**What this task involves**
Using the data below, restate exactly every line from the one with "mpla gama de" up to and including the one with "Situation besser zu". No picture belongs in it.

**Task material**
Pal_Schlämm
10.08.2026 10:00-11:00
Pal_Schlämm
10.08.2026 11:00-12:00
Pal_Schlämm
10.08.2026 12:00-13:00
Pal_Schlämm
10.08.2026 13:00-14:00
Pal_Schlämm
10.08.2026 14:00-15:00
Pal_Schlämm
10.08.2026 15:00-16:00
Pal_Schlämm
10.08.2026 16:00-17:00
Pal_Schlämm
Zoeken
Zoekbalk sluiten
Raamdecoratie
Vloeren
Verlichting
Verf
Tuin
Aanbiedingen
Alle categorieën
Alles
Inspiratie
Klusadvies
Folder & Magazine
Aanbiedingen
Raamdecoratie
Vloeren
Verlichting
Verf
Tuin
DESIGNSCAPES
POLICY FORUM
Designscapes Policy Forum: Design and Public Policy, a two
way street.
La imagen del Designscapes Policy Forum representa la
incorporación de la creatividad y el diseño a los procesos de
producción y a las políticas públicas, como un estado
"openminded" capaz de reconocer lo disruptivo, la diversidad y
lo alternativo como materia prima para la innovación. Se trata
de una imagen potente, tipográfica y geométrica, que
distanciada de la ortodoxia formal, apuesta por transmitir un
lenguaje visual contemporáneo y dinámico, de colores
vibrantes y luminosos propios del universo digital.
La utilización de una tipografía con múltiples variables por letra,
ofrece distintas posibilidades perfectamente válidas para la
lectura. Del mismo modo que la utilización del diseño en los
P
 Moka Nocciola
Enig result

---

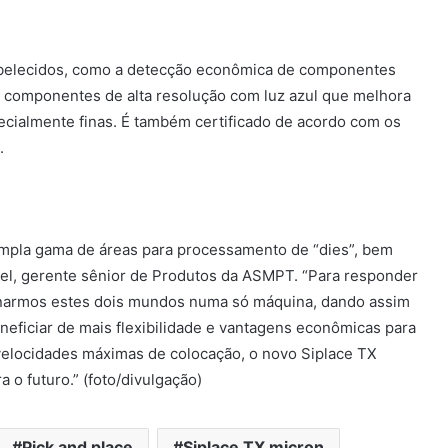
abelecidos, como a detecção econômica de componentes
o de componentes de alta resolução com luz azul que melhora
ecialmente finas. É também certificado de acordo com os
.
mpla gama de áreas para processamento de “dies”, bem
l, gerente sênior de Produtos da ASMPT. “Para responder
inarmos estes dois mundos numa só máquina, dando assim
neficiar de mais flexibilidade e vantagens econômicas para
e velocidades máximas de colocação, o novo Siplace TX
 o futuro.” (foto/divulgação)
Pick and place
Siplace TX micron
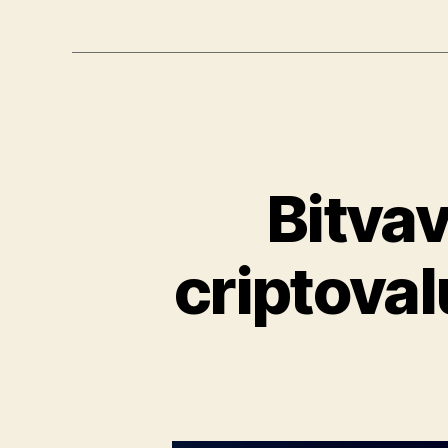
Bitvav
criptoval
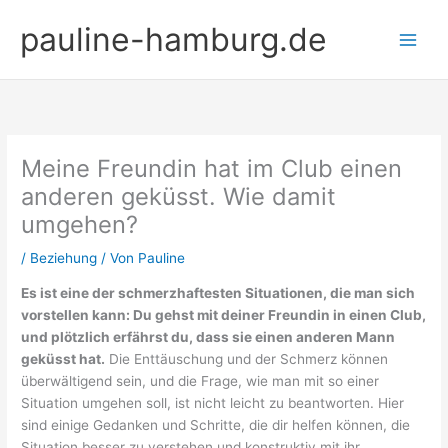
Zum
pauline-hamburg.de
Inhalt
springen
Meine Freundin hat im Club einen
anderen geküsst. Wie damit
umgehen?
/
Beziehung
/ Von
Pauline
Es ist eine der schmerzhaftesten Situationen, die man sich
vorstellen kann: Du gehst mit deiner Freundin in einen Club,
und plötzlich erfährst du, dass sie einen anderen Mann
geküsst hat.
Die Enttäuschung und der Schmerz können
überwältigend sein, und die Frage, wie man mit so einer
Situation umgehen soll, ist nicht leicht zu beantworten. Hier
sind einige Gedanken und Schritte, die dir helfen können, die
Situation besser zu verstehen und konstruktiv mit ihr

**Answer to this exercise**
mpla gama de áreas para processamento de “dies”, bem
l, gerente sênior de Produtos da ASMPT. “Para responder
inarmos estes dois mundos numa só máquina, dando assim
neficiar de mais flexibilidade e vantagens econômicas para
e velocidades máximas de colocação, o novo Siplace TX
 o futuro.” (foto/divulgação)
Pick and place
Siplace TX micron
Bitvav
criptoval
Zum
pauline-hamburg.de
Inhalt
springen
Meine Freundin hat im Club einen
anderen geküsst. Wie damit
umgehen?
/
Beziehung
/ Von
Pauline
Es ist eine der schmerzhaftesten Situationen, die man sich
vorstellen kann: Du gehst mit deiner Freundin in einen Club,
und plötzlich erfährst du, dass sie einen anderen Mann
geküsst hat.
Die Enttäuschung und der Schmerz können
überwältigend sein, und die Frage, wie man mit so einer
Situation umgehen soll, ist nicht leicht zu beantworten. Hier
sind einige Gedanken und Schritte, die dir helfen können, die
Situation besser zu verstehen und konstruktiv mit ihr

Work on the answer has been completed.